- **WORK REQUIRED**: Your answer should hold all lines of the entries that include the word "this".

- **SOURCE DATA**:
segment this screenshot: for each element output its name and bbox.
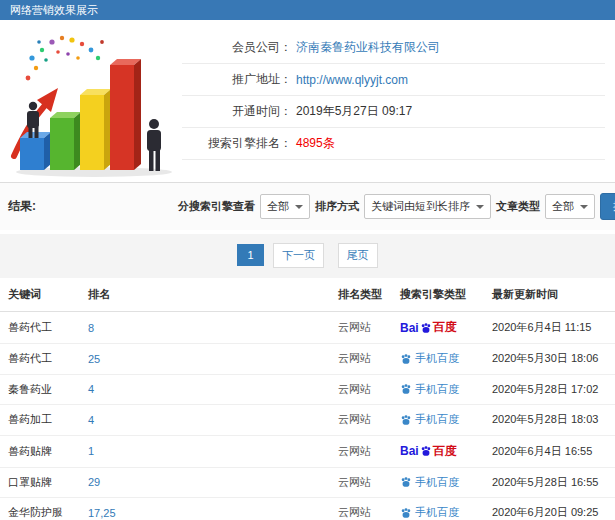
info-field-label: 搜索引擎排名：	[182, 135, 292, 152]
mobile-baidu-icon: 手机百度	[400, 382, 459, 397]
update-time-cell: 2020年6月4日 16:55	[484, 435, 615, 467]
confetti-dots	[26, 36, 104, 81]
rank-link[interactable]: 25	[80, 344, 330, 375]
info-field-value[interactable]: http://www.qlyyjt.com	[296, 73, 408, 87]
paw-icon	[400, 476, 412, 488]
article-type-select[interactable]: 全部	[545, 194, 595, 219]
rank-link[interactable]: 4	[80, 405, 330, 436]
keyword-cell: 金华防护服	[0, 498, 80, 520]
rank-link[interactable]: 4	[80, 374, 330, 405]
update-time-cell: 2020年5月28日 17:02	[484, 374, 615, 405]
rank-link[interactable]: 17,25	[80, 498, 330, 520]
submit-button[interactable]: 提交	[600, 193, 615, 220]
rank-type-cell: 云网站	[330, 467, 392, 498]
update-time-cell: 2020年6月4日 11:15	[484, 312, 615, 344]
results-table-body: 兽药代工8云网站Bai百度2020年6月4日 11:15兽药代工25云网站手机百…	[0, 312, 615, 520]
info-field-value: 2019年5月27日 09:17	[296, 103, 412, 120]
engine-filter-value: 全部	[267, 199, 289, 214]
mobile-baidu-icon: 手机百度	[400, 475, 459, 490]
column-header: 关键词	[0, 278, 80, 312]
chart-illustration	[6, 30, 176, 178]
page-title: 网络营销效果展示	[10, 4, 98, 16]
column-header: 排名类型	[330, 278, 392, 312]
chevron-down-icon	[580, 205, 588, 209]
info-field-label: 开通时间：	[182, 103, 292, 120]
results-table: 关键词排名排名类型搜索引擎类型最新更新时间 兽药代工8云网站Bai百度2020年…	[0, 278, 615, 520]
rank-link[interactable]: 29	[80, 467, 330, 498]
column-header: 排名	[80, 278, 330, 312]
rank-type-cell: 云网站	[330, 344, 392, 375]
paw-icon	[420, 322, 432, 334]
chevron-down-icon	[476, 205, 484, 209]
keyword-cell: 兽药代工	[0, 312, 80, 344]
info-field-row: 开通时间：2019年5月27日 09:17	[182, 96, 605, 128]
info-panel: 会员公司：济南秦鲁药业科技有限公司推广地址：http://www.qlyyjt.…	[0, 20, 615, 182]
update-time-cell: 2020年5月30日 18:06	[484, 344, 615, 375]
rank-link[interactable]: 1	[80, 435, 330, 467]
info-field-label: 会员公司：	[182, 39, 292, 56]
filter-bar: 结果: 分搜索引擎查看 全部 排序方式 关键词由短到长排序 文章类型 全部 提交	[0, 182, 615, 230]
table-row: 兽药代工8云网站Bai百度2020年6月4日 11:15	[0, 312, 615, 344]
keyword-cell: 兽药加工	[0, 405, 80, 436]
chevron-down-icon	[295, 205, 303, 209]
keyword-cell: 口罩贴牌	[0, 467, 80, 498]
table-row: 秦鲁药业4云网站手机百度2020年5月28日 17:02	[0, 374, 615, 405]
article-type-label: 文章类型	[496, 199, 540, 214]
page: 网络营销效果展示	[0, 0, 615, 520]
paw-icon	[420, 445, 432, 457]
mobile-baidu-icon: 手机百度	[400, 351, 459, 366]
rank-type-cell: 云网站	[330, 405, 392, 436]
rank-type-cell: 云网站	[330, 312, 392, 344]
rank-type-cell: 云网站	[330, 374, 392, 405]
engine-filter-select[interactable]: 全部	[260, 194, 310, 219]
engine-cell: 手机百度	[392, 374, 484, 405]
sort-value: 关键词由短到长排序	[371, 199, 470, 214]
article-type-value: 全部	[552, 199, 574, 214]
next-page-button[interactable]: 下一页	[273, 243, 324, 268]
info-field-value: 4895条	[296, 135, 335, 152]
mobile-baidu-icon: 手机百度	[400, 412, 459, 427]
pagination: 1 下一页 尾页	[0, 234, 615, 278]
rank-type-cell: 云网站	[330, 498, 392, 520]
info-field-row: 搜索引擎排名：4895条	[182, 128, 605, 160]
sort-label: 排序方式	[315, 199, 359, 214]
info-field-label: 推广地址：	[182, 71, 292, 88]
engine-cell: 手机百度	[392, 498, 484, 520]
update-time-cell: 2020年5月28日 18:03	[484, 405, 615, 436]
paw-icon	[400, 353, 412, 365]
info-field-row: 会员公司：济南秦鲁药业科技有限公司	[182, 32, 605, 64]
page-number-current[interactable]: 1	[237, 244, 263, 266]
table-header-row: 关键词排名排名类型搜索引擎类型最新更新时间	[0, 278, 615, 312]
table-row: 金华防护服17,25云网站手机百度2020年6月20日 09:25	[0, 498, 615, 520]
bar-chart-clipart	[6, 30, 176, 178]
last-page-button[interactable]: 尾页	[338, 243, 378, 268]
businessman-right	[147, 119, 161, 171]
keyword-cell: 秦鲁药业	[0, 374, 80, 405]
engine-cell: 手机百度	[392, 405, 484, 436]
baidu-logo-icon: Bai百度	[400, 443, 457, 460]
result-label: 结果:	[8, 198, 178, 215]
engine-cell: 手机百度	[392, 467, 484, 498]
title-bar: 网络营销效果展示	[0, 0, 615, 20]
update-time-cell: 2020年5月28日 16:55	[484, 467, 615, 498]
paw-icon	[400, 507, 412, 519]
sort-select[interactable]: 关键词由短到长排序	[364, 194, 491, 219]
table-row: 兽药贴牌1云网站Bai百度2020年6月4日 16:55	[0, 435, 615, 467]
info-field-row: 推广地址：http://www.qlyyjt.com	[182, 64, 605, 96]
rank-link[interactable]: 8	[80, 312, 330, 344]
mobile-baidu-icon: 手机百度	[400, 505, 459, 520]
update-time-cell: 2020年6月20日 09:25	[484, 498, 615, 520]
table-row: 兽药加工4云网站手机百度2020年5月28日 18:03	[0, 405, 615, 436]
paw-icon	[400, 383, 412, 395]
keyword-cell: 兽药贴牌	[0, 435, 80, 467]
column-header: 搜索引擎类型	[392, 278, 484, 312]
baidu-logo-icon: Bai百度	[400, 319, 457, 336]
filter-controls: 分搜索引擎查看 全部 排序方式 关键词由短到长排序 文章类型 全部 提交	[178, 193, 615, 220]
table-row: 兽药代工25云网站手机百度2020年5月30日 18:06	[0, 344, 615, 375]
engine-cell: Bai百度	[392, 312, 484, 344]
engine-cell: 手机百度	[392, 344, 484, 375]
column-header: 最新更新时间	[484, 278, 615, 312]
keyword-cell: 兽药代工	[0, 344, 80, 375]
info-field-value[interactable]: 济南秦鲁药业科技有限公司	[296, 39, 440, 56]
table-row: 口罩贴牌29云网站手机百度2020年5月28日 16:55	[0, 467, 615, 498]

--

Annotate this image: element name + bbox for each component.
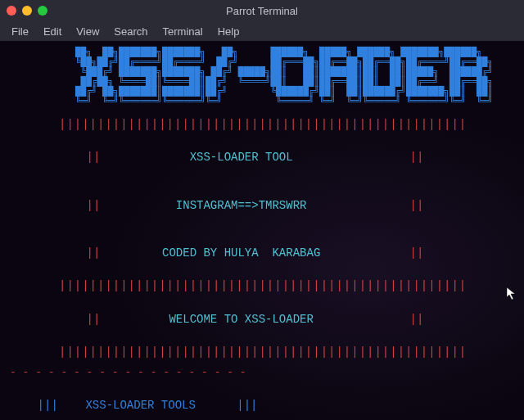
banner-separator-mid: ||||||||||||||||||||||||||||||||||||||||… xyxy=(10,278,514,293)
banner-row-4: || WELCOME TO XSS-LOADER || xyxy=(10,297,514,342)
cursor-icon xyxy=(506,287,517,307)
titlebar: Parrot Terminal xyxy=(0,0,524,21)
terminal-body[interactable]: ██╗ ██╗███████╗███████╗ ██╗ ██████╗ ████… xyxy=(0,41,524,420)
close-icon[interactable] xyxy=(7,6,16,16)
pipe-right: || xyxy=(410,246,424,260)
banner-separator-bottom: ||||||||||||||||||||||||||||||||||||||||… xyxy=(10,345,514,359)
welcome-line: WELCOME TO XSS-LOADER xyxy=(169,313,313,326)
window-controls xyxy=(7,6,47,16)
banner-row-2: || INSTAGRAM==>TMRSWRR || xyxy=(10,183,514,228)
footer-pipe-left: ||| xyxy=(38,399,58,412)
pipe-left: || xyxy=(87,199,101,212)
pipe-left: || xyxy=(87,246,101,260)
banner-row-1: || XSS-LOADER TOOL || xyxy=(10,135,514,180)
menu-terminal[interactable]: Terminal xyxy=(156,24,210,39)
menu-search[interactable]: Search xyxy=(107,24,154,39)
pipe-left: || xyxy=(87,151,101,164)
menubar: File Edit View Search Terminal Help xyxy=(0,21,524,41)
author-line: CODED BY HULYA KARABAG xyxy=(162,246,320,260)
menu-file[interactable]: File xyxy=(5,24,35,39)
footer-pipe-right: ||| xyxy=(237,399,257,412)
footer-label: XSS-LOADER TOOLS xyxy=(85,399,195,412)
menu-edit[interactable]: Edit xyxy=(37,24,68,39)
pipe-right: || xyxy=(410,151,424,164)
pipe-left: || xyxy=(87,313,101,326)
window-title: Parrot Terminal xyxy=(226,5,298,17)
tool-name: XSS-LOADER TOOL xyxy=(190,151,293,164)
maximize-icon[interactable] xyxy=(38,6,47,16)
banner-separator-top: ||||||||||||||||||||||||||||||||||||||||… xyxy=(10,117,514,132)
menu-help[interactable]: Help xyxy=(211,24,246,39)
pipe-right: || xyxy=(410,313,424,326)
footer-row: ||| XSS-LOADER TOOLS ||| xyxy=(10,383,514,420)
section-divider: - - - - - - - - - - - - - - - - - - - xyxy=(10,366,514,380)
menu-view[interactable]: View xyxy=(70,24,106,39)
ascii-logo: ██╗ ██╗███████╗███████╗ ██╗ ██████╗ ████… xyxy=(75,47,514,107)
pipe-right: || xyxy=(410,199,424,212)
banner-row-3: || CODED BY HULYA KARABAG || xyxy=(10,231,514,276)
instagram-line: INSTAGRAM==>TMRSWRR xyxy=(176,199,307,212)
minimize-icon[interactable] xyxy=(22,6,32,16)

- **RESULT OF THE EXERCISE**:
segment this screenshot: for each element output its name and bbox.
Annotate this image: element name + bbox for each component.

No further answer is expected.